__SUPPLIED DATA__:
◇ ◇ ◇ ◇
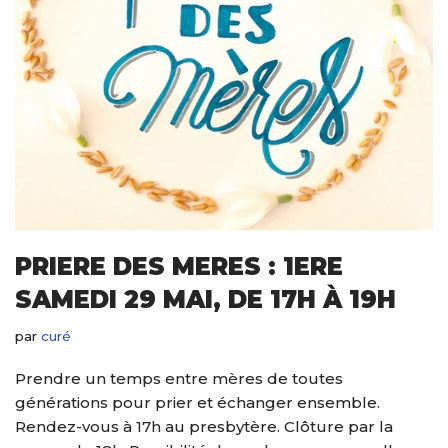
PRIERE DES MERES : 1ERE
SAMEDI 29 MAI, DE 17H À 19H
par
curé
Prendre un temps entre mères de toutes
générations pour prier et échanger ensemble.
Rendez-vous à 17h au presbytère. Clôture par la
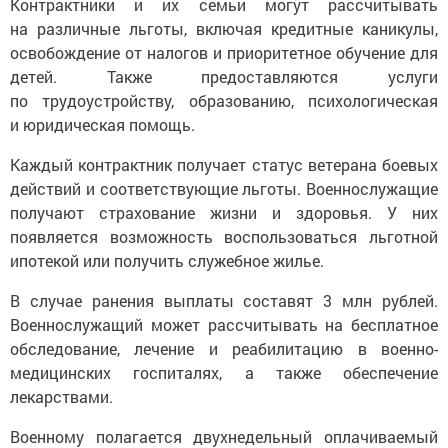
на различные льготы, включая кредитные каникулы,
освобождение от налогов и приоритетное обучение для
детей. Также предоставляются услуги
по трудоустройству, образованию, психологическая
и юридическая помощь.
Каждый контрактник получает статус ветерана боевых
действий и соответствующие льготы. Военнослужащие
получают страхование жизни и здоровья. У них
появляется возможность воспользоваться льготной
ипотекой или получить служебное жилье.
В случае ранения выплаты составят 3 млн рублей.
Военнослужащий может рассчитывать на бесплатное
обследование, лечение и реабилитацию в военно-
медицинских госпиталях, а также обеспечение
лекарствами.
Военному полагается двухнедельный оплачиваемый
отпуск не реже одного раза в шесть месяцев и право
◇ ◇ ◇ ◇
__EXERCISE BRIEF__:
Restate the tail of the listing word for word, beginning at the line containing "и юридическая помощь.".

__OUTPUT OF THE TASK__:
и юридическая помощь.
Каждый контрактник получает статус ветерана боевых
действий и соответствующие льготы. Военнослужащие
получают страхование жизни и здоровья. У них
появляется возможность воспользоваться льготной
ипотекой или получить служебное жилье.
В случае ранения выплаты составят 3 млн рублей.
Военнослужащий может рассчитывать на бесплатное
обследование, лечение и реабилитацию в военно-
медицинских госпиталях, а также обеспечение
лекарствами.
Военному полагается двухнедельный оплачиваемый
отпуск не реже одного раза в шесть месяцев и право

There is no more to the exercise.